Effects of Frontopolar TMS in Alcohol Craving (TMS-SUD)

Alcohol dependence (AD) is a prevalent and debilitating condition characterized by a chronic inability to control alcohol consumption despite adverse consequences. Current treatment options have limited efficacy, highlighting the pressing need for innovative approaches. Continuous Theta Burst Stimulation (cTBS) is a form of transcranial magnetic stimulation (TMS) that has shown promise in modulating brain activity associated with craving and addiction.

This study aims to explore the effects of cTBS applied over the left frontopolar cortex on psychological, physiological, and neurobiological markers of alcohol craving in patients with AD. Specifically, this study will assess TMS-induced changes in psychological alcohol craving using the Penn Alcohol Craving Scale (PACS), and physiological alcohol craving using physiological craving markers, including heart rate (HR), skin temperature (ST) and skin conductance (SC), and their changes during Virtual Reality Cue Exposure and Craving Assessment (VR-CECA) before and after the TMS intervention. Additionally, the study aims to explore the relationship between neurobiological craving markers utilizing baseline structural and functional brain connectivity as assessed by magnetic resonance imaging (MRI) and TMS-induced changes in psychological and physiological alcohol craving.

This study aims to include a total of 34 patients aged 18-65 years with an ICD-10 diagnosis of AD. All participants undergo 15 sessions of accelerated cTBS targeting the left frontopolar cortex over five consecutive days using neuronavigation based on individual MRI scans.

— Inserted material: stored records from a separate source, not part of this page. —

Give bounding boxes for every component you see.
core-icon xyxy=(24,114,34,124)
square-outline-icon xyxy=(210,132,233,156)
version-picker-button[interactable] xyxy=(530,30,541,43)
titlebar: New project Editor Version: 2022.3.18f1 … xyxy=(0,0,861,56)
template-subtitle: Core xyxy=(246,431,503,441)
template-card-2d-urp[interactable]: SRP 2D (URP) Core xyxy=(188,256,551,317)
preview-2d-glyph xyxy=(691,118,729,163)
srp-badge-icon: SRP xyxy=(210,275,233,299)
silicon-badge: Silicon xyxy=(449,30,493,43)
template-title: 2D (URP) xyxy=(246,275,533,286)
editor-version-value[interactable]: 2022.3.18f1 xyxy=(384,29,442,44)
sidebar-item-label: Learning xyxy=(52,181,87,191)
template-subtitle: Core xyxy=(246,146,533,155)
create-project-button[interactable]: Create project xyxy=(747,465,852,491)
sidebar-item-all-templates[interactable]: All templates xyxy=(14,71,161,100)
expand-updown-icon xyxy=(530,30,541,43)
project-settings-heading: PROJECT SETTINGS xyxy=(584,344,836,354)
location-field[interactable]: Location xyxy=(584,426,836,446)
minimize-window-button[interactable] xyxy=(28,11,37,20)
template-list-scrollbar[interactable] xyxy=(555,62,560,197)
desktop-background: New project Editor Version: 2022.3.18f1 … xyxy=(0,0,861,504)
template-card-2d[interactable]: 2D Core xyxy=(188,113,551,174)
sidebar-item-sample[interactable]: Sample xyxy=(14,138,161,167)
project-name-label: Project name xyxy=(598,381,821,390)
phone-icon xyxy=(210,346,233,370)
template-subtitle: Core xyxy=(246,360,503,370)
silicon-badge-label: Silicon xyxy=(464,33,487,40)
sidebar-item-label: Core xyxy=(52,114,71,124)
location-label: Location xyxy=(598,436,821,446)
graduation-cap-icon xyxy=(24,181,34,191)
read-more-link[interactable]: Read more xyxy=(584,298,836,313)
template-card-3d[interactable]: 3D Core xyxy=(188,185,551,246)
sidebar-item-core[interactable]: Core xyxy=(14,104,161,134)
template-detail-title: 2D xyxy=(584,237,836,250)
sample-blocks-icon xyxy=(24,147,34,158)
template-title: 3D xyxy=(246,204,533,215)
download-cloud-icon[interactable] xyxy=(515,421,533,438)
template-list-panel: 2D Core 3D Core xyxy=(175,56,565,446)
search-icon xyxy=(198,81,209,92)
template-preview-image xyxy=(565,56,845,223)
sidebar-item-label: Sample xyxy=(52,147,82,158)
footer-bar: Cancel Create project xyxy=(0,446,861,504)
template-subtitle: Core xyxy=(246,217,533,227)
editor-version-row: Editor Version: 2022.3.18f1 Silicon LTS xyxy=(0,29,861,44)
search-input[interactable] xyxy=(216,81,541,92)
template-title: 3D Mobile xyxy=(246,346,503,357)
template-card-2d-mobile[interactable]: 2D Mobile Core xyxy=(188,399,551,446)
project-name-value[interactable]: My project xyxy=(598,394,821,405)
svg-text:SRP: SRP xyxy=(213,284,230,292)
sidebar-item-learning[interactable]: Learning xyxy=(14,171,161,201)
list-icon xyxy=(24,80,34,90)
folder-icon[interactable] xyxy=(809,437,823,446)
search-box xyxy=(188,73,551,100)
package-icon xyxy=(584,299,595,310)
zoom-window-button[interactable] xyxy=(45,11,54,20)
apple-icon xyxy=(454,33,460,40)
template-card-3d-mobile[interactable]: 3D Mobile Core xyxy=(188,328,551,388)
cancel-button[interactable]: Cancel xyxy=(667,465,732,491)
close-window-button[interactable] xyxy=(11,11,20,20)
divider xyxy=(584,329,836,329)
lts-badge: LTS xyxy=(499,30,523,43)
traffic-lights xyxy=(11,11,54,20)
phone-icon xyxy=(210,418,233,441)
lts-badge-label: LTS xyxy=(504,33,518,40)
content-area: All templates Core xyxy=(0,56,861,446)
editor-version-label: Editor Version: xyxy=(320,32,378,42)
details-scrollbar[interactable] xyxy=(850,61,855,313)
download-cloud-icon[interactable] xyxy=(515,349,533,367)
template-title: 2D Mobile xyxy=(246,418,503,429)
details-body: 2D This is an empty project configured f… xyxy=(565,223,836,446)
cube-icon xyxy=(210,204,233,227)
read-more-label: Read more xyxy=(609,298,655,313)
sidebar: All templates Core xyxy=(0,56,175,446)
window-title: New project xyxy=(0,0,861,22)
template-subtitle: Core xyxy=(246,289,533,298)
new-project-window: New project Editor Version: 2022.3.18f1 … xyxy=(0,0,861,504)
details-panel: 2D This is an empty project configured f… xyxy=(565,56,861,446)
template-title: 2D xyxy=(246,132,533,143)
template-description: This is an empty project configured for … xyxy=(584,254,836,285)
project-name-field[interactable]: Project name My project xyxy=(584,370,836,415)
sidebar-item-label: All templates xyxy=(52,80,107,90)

Clinical (questionnaires, diagnostic interviews) and behavioural (VR-CECA) assessments are conducted at two time points: pre-TMS intervention and post-TMS intervention. Structural and functional MRI scans are acquired before the TMS intervention to assess individual brain connectivity.

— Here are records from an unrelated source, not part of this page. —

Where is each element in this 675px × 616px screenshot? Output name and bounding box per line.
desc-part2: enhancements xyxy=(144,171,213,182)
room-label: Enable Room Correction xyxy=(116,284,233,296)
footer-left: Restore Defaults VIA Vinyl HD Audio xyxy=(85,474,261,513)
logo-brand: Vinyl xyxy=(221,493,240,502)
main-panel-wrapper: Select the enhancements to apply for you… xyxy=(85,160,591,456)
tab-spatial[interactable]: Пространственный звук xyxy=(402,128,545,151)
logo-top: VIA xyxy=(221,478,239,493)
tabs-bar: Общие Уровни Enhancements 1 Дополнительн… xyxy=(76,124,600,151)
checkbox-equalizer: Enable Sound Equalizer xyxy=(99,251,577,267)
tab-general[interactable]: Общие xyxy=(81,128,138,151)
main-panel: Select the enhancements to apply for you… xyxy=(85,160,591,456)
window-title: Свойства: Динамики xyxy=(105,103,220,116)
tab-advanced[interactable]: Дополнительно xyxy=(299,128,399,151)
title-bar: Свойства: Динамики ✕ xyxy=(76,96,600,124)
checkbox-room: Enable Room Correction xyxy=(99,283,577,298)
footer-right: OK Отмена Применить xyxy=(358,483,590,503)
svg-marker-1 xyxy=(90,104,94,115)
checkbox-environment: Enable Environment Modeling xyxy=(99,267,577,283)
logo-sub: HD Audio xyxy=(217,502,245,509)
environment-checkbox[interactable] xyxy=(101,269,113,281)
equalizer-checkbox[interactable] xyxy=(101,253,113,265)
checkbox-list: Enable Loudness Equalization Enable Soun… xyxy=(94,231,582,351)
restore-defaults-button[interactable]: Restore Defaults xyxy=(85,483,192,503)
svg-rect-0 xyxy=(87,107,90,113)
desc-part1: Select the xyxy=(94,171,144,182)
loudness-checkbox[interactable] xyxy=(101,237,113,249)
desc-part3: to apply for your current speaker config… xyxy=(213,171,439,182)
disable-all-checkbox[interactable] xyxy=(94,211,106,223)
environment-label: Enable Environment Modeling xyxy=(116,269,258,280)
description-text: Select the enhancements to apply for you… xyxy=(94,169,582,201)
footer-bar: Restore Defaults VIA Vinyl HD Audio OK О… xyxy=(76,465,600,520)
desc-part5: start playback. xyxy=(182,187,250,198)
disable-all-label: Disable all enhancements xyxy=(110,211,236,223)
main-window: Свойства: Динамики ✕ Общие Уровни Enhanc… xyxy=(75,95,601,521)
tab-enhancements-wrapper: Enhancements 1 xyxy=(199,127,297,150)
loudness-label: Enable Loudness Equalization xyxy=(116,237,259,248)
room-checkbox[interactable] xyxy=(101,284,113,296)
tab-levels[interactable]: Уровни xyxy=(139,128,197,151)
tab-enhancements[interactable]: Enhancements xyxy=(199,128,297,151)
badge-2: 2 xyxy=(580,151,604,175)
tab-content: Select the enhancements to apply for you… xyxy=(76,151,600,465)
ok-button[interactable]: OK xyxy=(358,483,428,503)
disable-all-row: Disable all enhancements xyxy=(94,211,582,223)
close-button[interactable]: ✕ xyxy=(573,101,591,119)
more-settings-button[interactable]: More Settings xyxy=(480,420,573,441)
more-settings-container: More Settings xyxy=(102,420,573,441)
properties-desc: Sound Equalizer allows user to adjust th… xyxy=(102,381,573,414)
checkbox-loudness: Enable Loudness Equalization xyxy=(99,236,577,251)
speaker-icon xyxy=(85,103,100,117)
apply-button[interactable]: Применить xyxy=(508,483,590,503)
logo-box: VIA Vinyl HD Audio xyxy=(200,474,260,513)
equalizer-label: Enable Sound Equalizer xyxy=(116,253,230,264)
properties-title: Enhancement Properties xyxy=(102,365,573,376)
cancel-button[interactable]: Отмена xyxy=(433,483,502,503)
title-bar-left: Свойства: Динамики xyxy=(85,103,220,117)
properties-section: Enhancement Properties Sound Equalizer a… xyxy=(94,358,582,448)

The primary outcome will be the TMS-induced change in psychological alcohol craving assessed with the PACS. Secondary outcomes include TMS-induced changes in physiological craving markers (HR, ST, and SC) during VR-CECA and TMS-induced changes and psychopathological states that will be assessed through a battery of clinical questionnaires.

This study hypothesizes that frontopolar cTBS will reduce psychological and physiological alcohol craving in patients with AD. Additionally, this study expects that baseline structural and functional connectivity will predict TMS-induced changes in physiological alcohol craving, providing insights into individual brain network variability on the effect of frontopolar cTBS.

This study aims to advance the understanding of the neurophysiological mechanisms underlying craving in AD and the identification of potential biomarkers for predicting psychological and physiological craving reductions. If successful, this could lead to more targeted and effective interventions for AD, ultimately improving patient outcomes.